PCP JCP référé N° RG 24/04556 - N° Portalis 352J-W-B7I-C4X3N

N° de MINUTE : 3/2024

ORDONNANCE DE RÉFÉRÉ rendue le 20 juin 2024

DEMANDEUR L’Établissement Public à Caractère Industriel et Commercial [Localité 8] HABITAT - OPH, dont le siège social est sis [Adresse 3] représenté par Me Fabrice POMMIER, Avocat au Barreau de [Localité 8], vestiaire : #J114

DÉFENDEUR Monsieur [K] [S], demeurant [Adresse 7] non comparant, ni représenté

COMPOSITION DU TRIBUNAL Madame Marie-Laure KESSLER, Vice-Présidente, Juge des contentieux de la protection assistée de Madame Nathalie BERTRAND, Greffière

DATE DES DÉBATS Audience publique du 13 mai 2024

ORDONNANCE réputée contradictoire et en premier ressort prononcée par mise à disposition au greffe le 20 juin 2024 par Madame Marie-Laure KESSLER, Vice-Présidente, assistée de Madame Nathalie BERTRAND, Greffière.

Décision du 20 juin 2024 PCP JCP référé - N° RG 24/04556 - N° Portalis 352J-W-B7I-C4X3N

EXPOSÉ DU LITIGE

Par acte sous seing privé en date du 18 février 1972, l'Office Public d'Habitation à Loyer Modéré de la Ville de [Localité 8], aux droits duquel vient [Localité 8] HABITAT - OPH, a consenti à Mme [X] [G] un bail d’habitation portant sur un logement situé [Adresse 7], à [Localité 9].

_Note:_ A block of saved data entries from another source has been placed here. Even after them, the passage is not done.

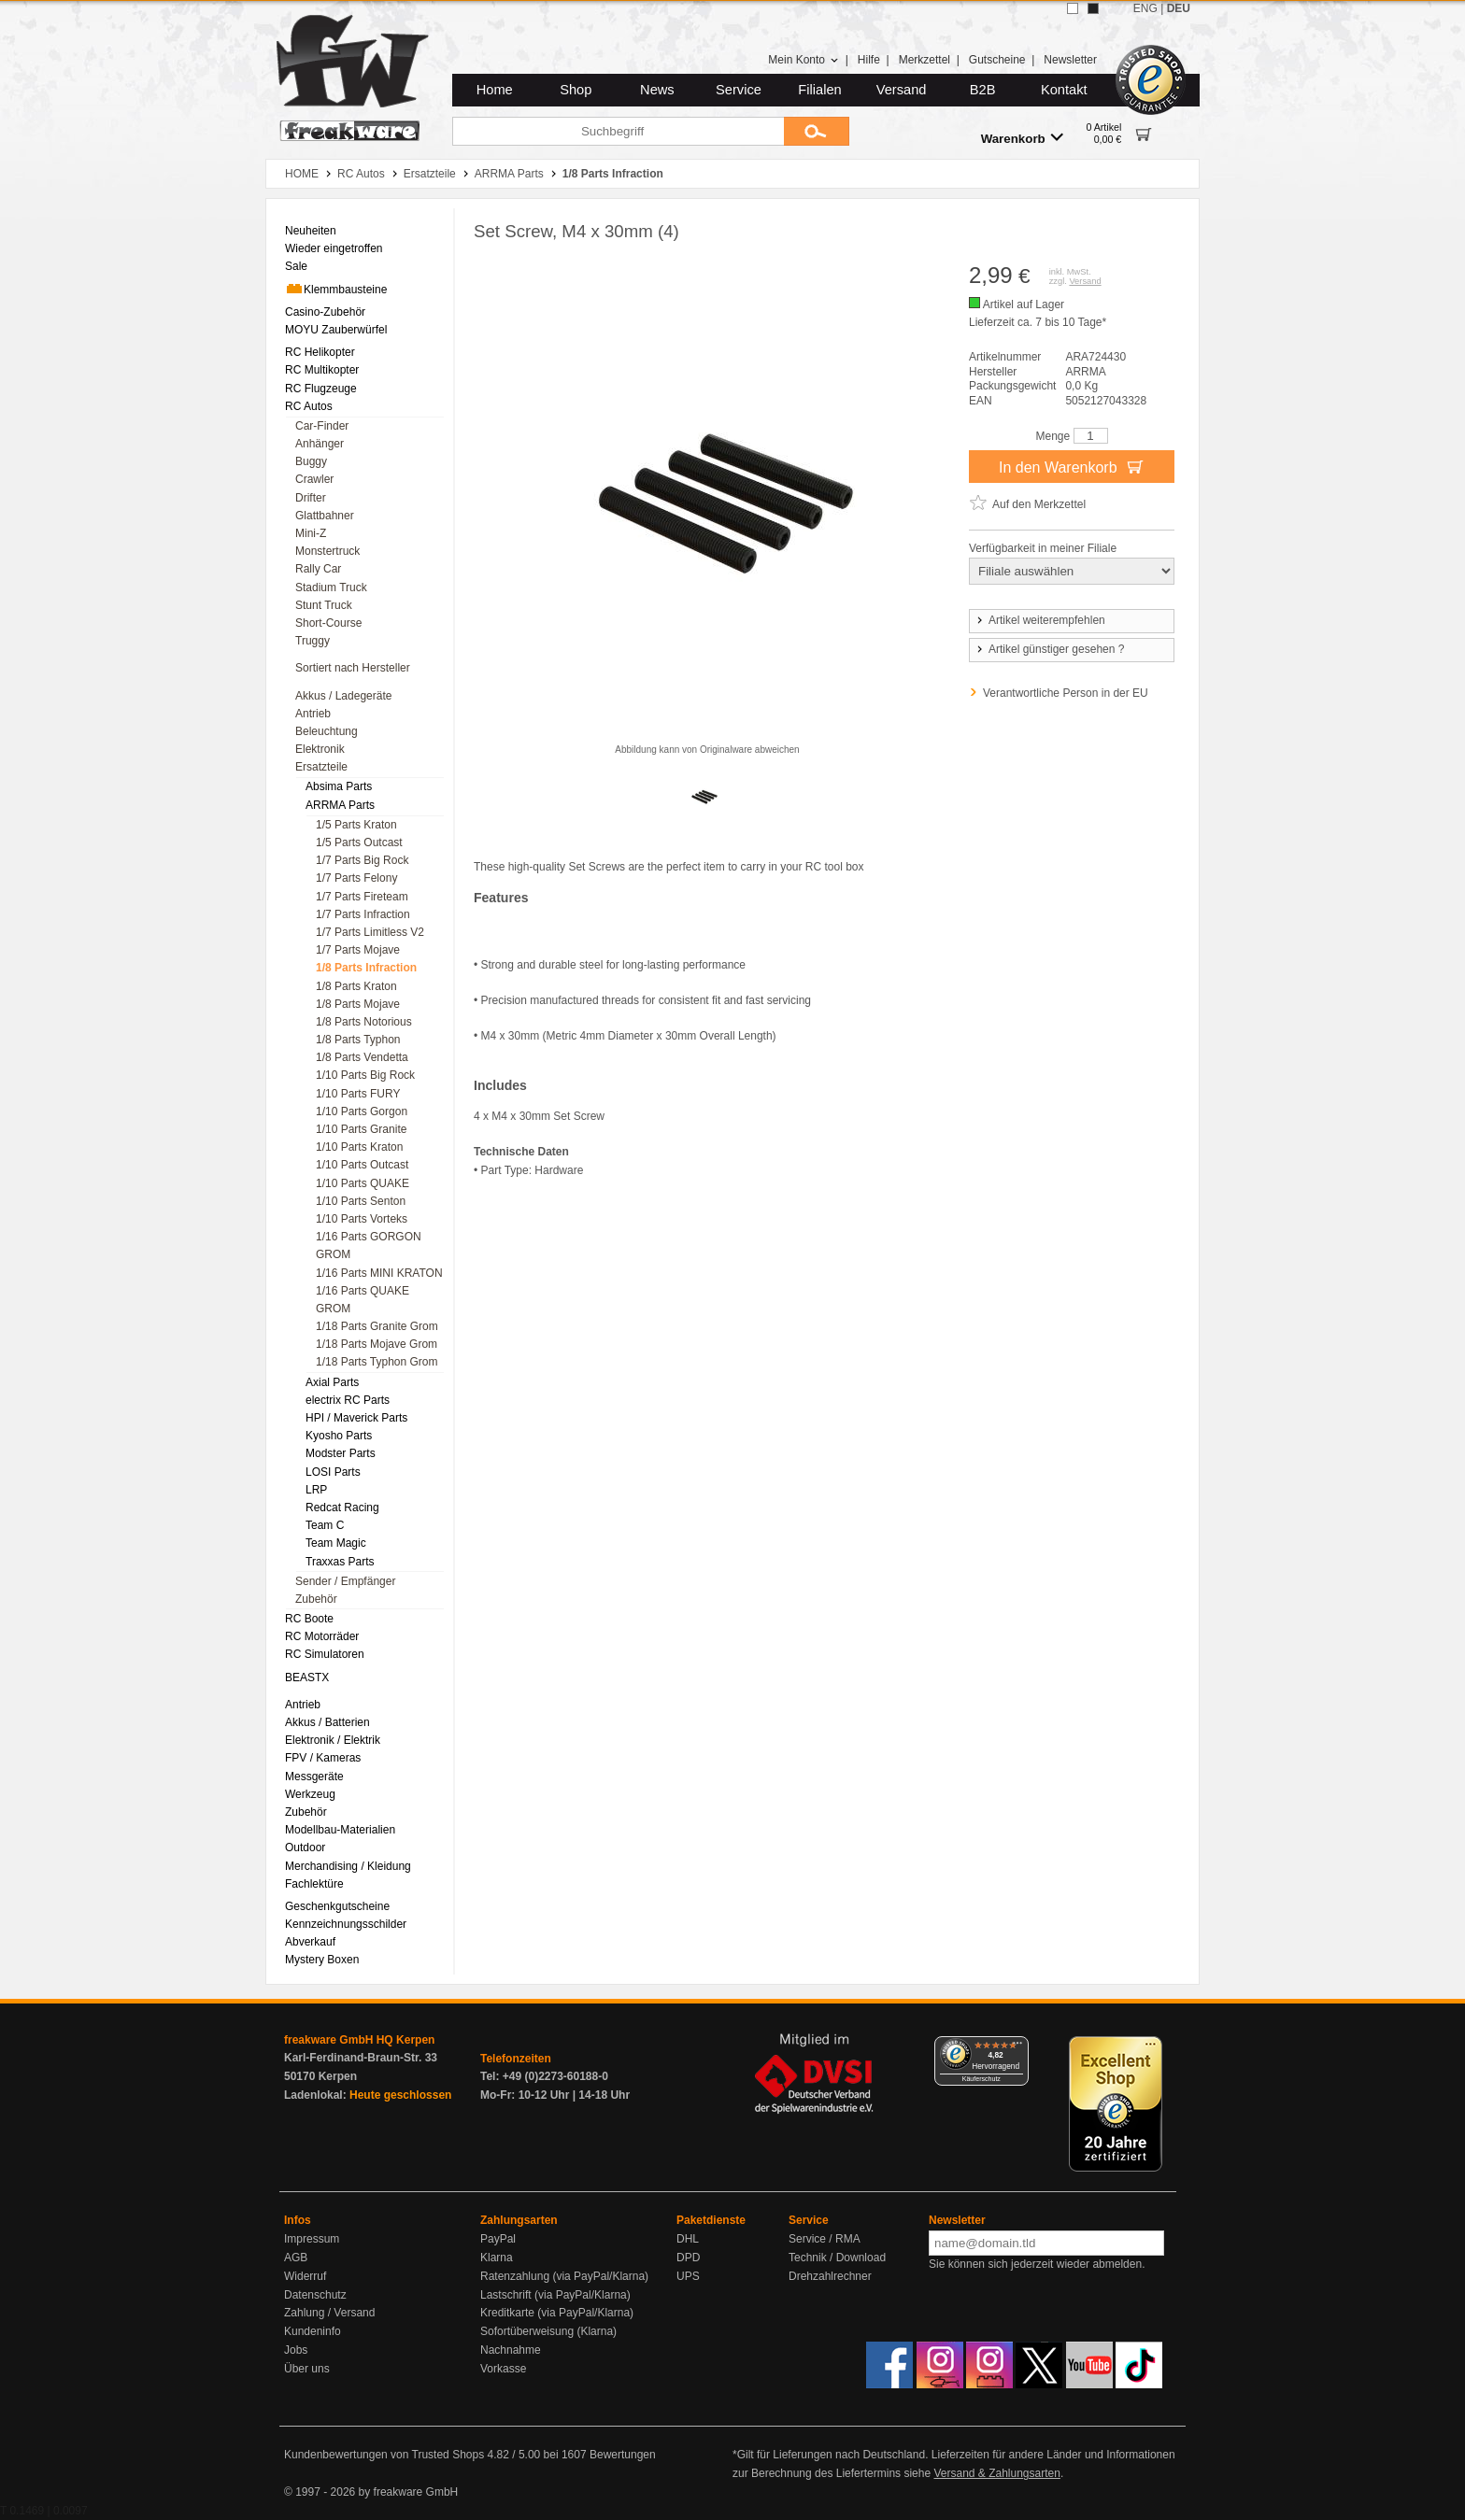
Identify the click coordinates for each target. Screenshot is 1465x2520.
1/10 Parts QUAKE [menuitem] (362, 1183)
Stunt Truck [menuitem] (323, 605)
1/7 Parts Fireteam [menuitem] (362, 896)
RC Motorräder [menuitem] (322, 1636)
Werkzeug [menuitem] (310, 1794)
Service (738, 89)
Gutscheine (997, 59)
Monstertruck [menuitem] (327, 551)
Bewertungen (623, 2454)
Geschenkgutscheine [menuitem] (337, 1906)
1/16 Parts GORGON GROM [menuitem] (368, 1245)
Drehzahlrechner (830, 2276)
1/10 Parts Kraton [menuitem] (359, 1147)
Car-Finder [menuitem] (321, 425)
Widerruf (305, 2276)
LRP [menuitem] (316, 1489)
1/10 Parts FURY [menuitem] (358, 1093)
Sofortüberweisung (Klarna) (548, 2331)
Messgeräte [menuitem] (314, 1776)
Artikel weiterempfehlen (1039, 620)
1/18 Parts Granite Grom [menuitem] (377, 1326)
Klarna (496, 2257)
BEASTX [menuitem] (307, 1677)
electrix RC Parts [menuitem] (348, 1400)
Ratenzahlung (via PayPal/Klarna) (564, 2276)
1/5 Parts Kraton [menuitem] (356, 824)
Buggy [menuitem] (311, 461)
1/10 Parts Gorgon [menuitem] (361, 1111)
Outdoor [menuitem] (305, 1847)
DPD (688, 2257)
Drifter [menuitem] (310, 497)
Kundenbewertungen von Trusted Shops (384, 2454)
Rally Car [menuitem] (318, 568)
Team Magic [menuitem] (336, 1543)
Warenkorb (1022, 138)
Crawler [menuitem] (314, 479)
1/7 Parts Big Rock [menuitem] (362, 860)
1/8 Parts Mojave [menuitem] (358, 1004)
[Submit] (816, 131)
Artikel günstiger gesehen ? (1049, 649)
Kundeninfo (312, 2331)
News (657, 89)
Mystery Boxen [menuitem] (322, 1959)
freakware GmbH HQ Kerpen (359, 2039)
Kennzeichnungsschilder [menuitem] (345, 1924)
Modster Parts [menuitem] (341, 1453)
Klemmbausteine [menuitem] (336, 288)
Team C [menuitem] (325, 1525)
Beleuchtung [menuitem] (326, 731)
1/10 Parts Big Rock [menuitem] (365, 1075)
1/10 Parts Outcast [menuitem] (362, 1164)
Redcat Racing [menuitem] (342, 1507)
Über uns (307, 2368)
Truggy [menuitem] (312, 640)
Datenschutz (315, 2294)
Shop (575, 89)
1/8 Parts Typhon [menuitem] (358, 1039)
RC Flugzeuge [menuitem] (321, 388)
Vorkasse (503, 2368)
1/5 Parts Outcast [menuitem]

[Localité 8] HABITAT - OPH ayant programmé une opération de réhabilitation de l'ensemble immobilier du [Adresse 5] et [Adresse 1] à [Localité 9], celui-ci a obtenu, selon courrier en date du 2 septembre 2020, l'autorisation préfectorale permettant de donner congé aux locataires en leur proposant un relogement provisoire dans des appartements - relais à proximité.

Par lettre recommandée avec accusé de réception en date du 28 septembre 2023, [Localité 8] HABITAT - OPH a notifié à Mme [X] [G] épouse [S] un congé en application de l'article 12 de la loi du 1er septembre 1948 avec un préavis de 6 mois.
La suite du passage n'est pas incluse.